Пришел, однако, день возвращения Фердинандо. Филомена, полная неясных страхов и предчувствий, уединилась в своей комнате и легла в постель. Сэр Геркулес один встречал сына. В комнату вошел великан в коричневом дорожном костюме.
— Добро пожаловать, сын мой, — сказал сэр Геркулес, и в голосе его звучала легкая дрожь.
—Надеюсь, вы здоровы, сэр.
Фердинандо наклонился, чтобы пожать ему руку, потом снова выпрямился. Макушка отца доставала ему до бедра.
Фердинандо приехал не один. Его сопровождали два приятеля одного с ним возраста, и у каждого из них был свой слуга. Вот уже тридцать лет присутствие столь большого числа людей обычной породы не оскверняло Кром. Сэр Геркулес был напуган и возмущен, однако законы гостеприимства надо было выполнять. Он оказал молодым джентльменам в высшей степени вежливый прием, а их слуг отослал на кухню, распорядившись, чтобы о них хорошо позаботились.
На свет вытащили и очистили от пыли старый семейный обеденный стол (сэр Геркулес и его супруга привыкли обедать за маленьким столом высотой в двадцать дюймов). За ужином пожилому дворецкому Саймону, который мог лишь взглядом дотянуться до середины большого стола, помогали трое слуг, приехавших с Фердинандо и его гостями.
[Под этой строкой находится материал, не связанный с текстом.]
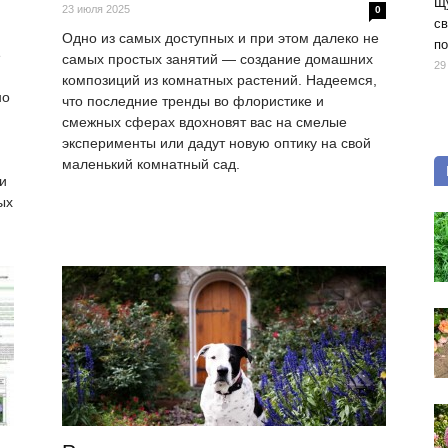
Щу
23 июля 2025
0
св
Одно из самых доступных и при этом далеко не
по
е
самых простых занятий — создание домашних
29
композиций из комнатных растений. Надеемся,
но
что последние тренды во флористике и
смежных сферах вдохновят вас на смелые
эксперименты или дадут новую оптику на свой
маленький комнатный сад.
и
ых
Сэр Геркулес, как хозяин, с присущим ему тактом поддерживал беседу об удовольствиях путешествий по разным странам, о красотах искусства и природы, которые можно увидеть за границей, об опере в Венеции, сиротах, поющих в церквах того же города, и говорил на другие подобные темы. Молодые люди не проявляли особого внимания к его словам: они были заняты тем, что наблюдали за попытками дворецкого сменить тарелки и вновь наполнить бокалы. Не раз они задыхались и давились от смеха. Сэр Геркулес делал вид, что не замечает этого, и сменил тему, заговорив об охоте. Тут один из молодых людей спросил, правда ли, что, как он слышал, сэр Геркулес охотится с мопсами на кроликов. Сэр Геркулес ответил, что это так, и описал даже некоторые подробности такой охоты. Молодой человек захохотал во все горло.
Когда ужин кончился, сэр Геркулес спустился со стула на пол и под предлогом, что ему надо посмотреть, как себя чувствует жена, извинился и пожелал всем спокойной ночи. Вслед ему, когда он поднимался по лестнице, раздался смех.
Филомена не спала. Она лежала в постели, вслушиваясь в звуки громового хохота и непривычно тяжелые шаги на лестницах и в коридорах. Сэр Геркулес пододвинул к ее кровати стул и долго сидел, ничего не говоря, держа в своей руке руку жены и иногда нежно пожимая ее. Часов около десяти их испугал сильный шум. До них донеслись звуки разбиваемого стекла, топот ног, взрывы смеха и крики. Шум не прекращался несколько минут: сэр Геркулес поднялся и, несмотря на мольбы жены, решил пойти посмотреть, что происходит. На лестнице было темно, и сэр Геркулес пробирался вниз осторожно, ощупью, спускаясь по одной ступеньке и останавливаясь на мгновенье после каждого шага, прежде чем отважиться на следующий. Шум стал слышаться громче, в отдельных выкриках можно было узнать слова и целые фразы. Из-под двери столовой пробивалась полоска света. Сэр Геркулес прошел через зал на цыпочках, и, когда он уже приближался к двери, за ней снова раздался ужасающий грохот разбиваемого стекла и звон металла. Чем они там занимались? Поднявшись на цыпочки, он сумел заглянуть в комнату сквозь замочную скважину. В центре стола, среди невероятного беспорядка, танцевал джигу старый Саймон, которого напоили настолько, что он с трудом удерживал равновесие. Под ногами у него хрустело битое стекло, а башмаки были мокрыми от разлитого вина. Трое молодых людей сидели вокруг, колотя по столу руками и пустыми бутылками и поощряя дворецкого криками и смехом. Хохотали, прислонившись к стене, и трое слуг. Вдруг Фердинандо бросил в голову плясавшего горсть грецких орехов. Это так ошеломило и удивило маленького человека, что он пошатнулся и упал навзничь, опрокинув графин и несколько бокалов. Его подняли, дали ему выпить бренди, похлопали по спине. Старик засмеялся и икнул.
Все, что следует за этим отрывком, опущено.